The first presentation given by Mark L. Louden focused on ‘Pomeranian Immigrants and Dialect Shift in Wisconsin – Madison’. Mr. Louden is a professor of German and Jewish Studies as well as a current co-director of the Max Kade Institute.

He mainly talked about the process of koineization and the maintenance of multiple dialects. Of particular interest was the shift from the use of dialect (Low German) to Wisconsin High German, before eventually shifting to English. Hence, linguistic features like phonology and grammar need to be taken into consideration. Blending, leveling as well as the mixture and the loss of a number of dialects also played a decisive role.

When the Pomeranians arrived in the 1840’s they had a receptive knowledge of Standard German, their English was limited – as was their schooling altogether. Throughout the beginning of the 20th century, Pomeranian and Wisconsin High German were being acquired during childhood.
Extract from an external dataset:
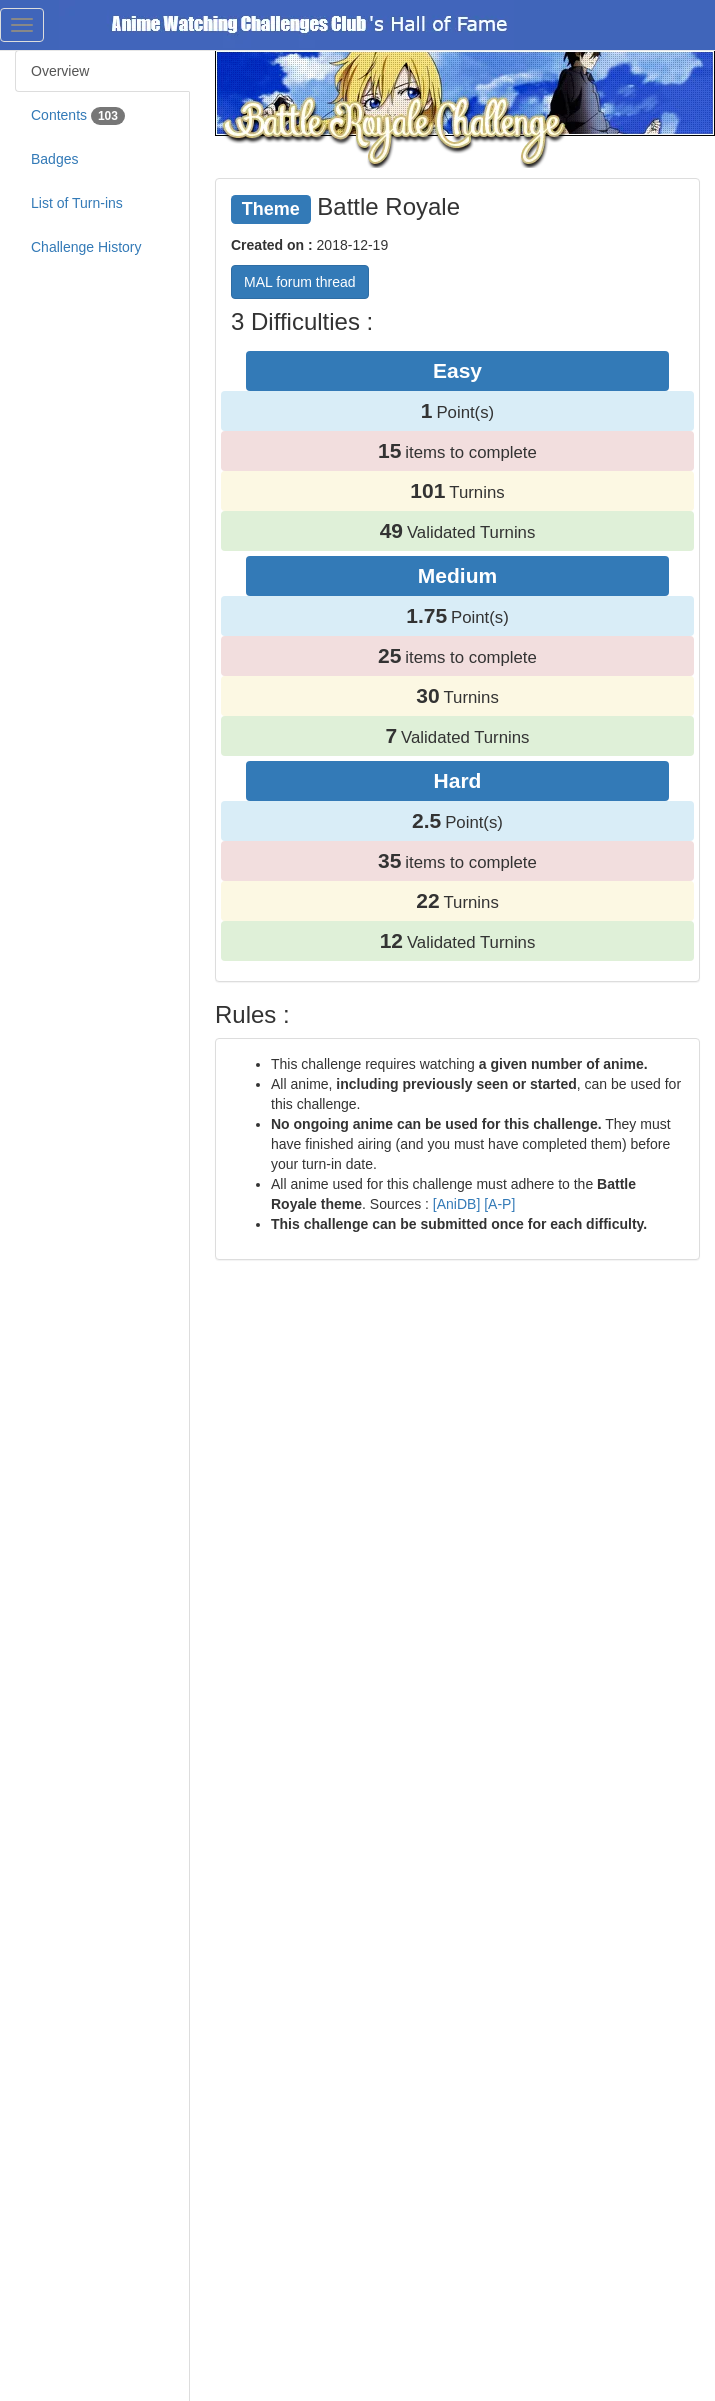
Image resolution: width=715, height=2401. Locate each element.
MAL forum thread (300, 282)
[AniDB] (456, 1204)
The knowledge of English advanced. During the 1920’s up to the 1940’s, Wisconsin High German no longer only played a role during adulthood. The usage of Pomeranian within the homes diminished.

Mr. Louden highlighted his presentation with audio material which showed the differences in the clausal structure, case, tense and ‘tun’-support. He argues that bidialectical rather than bilingual would be the fitting term. Closing his well-elaborated contribution with ‘Dankescheen’, he scored by getting the laughs.
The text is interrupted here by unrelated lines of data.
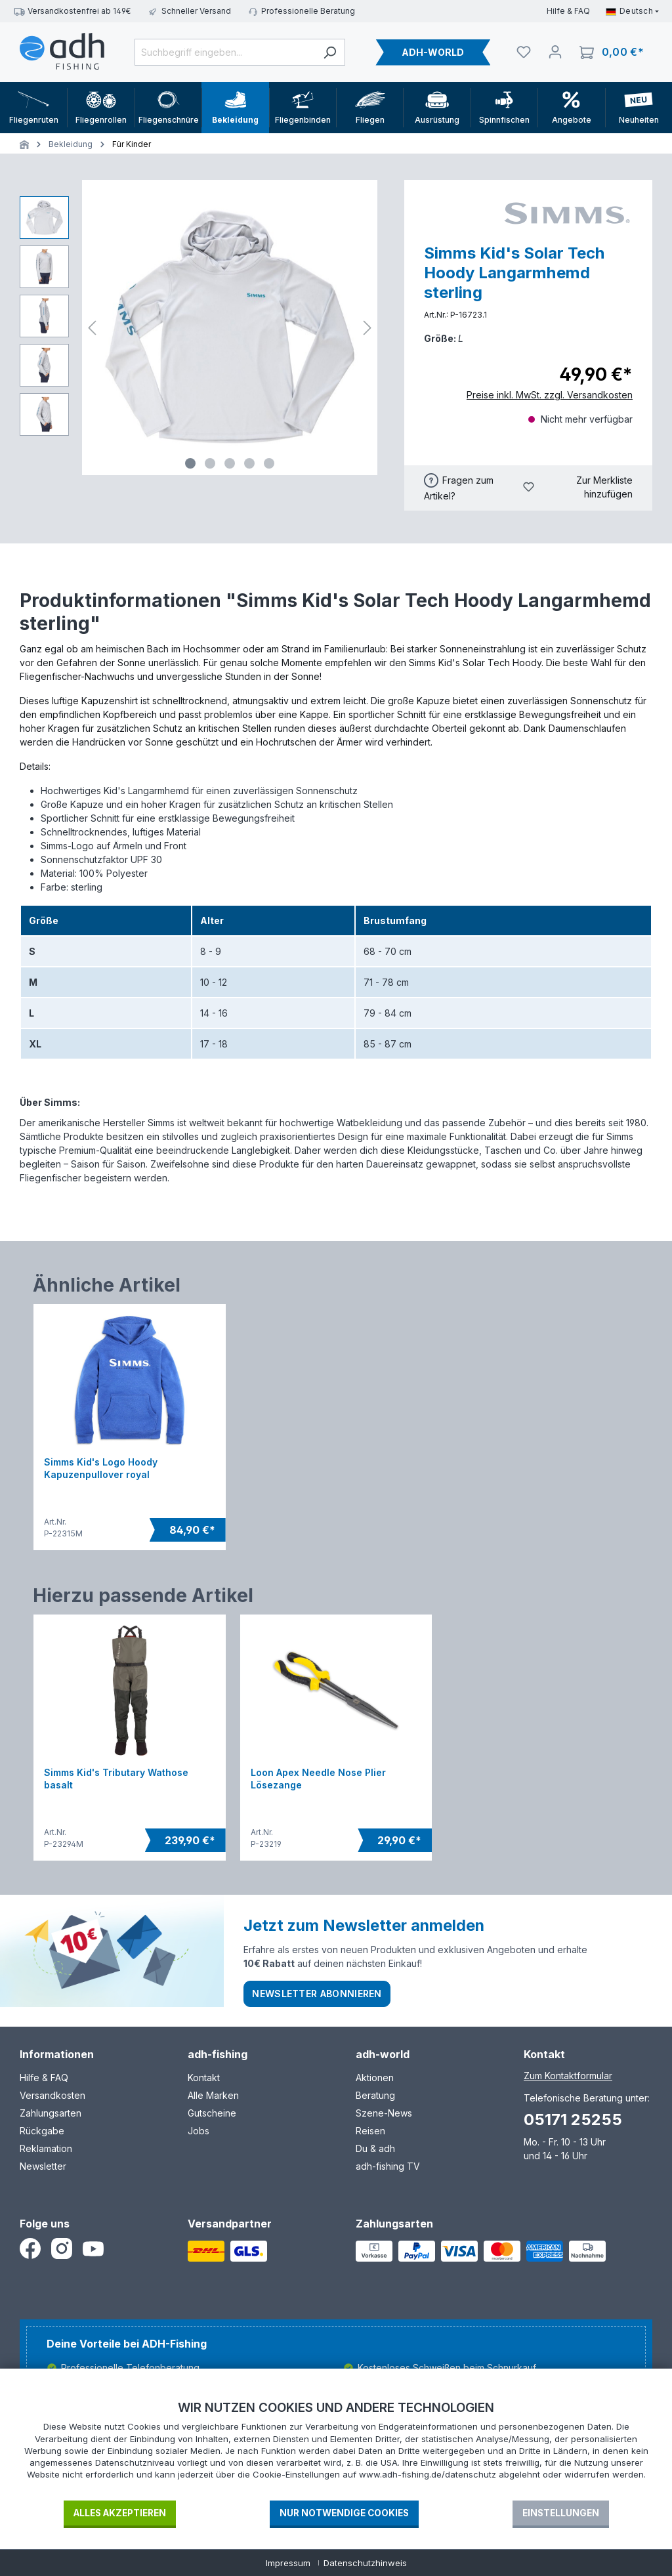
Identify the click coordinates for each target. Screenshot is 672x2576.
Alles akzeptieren (120, 2513)
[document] (336, 2449)
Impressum (288, 2563)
The second presentation of the afternoon was given by Joshua Bousquette and Todd Ehresmann – both current graduate students of the University of Wisconsin. Their topic dealt with ‘The Sociolinguistic Factors of Immigrant Language Use and Maintenance’ – especially focusing on Frisian immigrants. Center of attention was Friesland, a small farming community in the northeastern part of Madison. The majority of the population came from the Dokkum area of the Netherlands.

Both students are still working on this project, but they presented their present research facts including linguistic proficiency, bilingualism as well as verticalization. Their contributions were astonishing – all the work is worth it, when thinking of the data they will get out of it.

The last presentation brought up the issue of ‘How German Immigration Shapes Wisconsin English’. Although, Angela Bagwell had to present the research results by herself (unfortunately, Mike Olson had another appointment), she inducted us in the lasting effects on regional dialects. Language change does always involve imposition and koineization.

In 1830, when the Germans began to immigrate, the linguistic imposition started – the beginning of influence. They adopted the language very early by using structures of the target language (English) based on the structures of another language (German). This has been a systematic process and the German accent spread throughout SE Wisconsin. Koineization basically means that the varieties of the new language results from language contact. This provides an explanation of ‘Germanisms’. Those even remain within the third and fourth generation. German immigration plays a lasting role concerning  the formation of English variety spoken in the region today.

After gaining this interesting insight, we closed the workshop with a lively discussion and completed this action-packed day with a cold beer and popcorn.